Records for processing section start
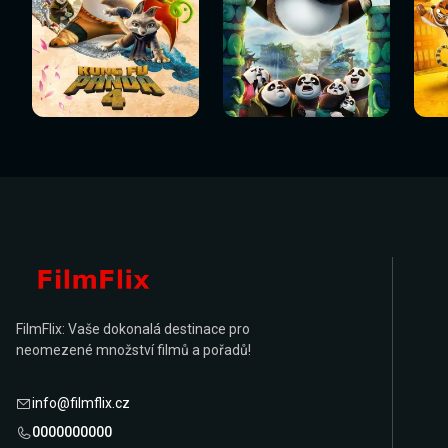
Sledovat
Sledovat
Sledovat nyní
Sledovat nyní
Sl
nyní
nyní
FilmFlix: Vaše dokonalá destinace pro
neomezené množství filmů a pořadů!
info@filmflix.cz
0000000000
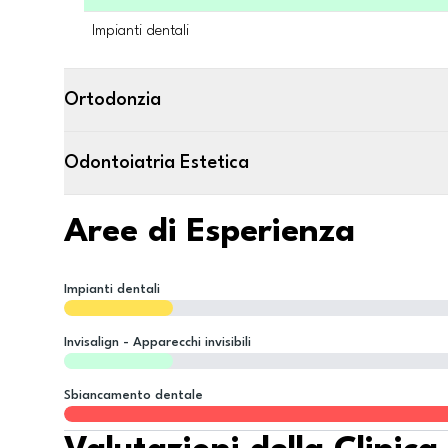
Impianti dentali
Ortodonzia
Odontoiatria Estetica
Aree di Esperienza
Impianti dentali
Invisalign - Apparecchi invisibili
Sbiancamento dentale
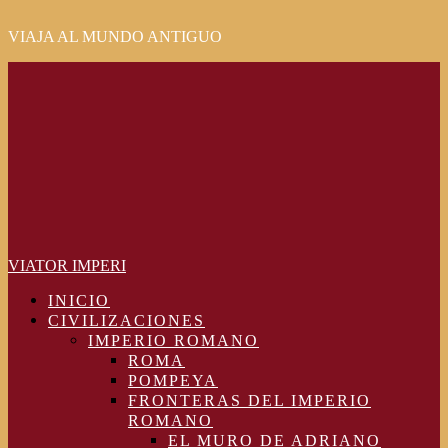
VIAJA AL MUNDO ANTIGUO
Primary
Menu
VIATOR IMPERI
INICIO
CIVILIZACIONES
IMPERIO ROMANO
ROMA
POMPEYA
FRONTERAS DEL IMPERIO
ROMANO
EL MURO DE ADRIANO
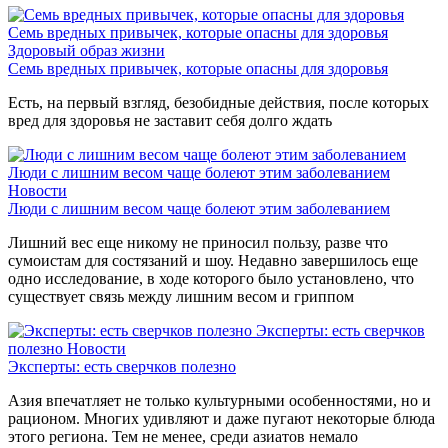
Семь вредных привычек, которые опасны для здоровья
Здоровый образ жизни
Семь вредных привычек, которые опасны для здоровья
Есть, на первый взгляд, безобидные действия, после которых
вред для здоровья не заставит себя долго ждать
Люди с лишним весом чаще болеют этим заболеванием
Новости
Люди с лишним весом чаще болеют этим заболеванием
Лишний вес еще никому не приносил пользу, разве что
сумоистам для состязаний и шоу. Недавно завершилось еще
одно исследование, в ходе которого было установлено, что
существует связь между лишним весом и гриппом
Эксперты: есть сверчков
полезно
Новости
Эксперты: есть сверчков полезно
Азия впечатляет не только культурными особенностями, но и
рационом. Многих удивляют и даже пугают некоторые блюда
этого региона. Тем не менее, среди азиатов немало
Records for processing section end
Records for processing section start

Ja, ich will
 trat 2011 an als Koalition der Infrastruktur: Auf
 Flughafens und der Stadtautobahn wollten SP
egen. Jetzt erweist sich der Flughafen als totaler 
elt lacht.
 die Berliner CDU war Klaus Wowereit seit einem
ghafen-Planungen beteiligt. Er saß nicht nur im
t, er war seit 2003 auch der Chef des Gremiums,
Records for processing section end
What needs to be done » Exactly how many lines in the records above hold the string "сверчков"? Reply with that number only.

Solution below » 2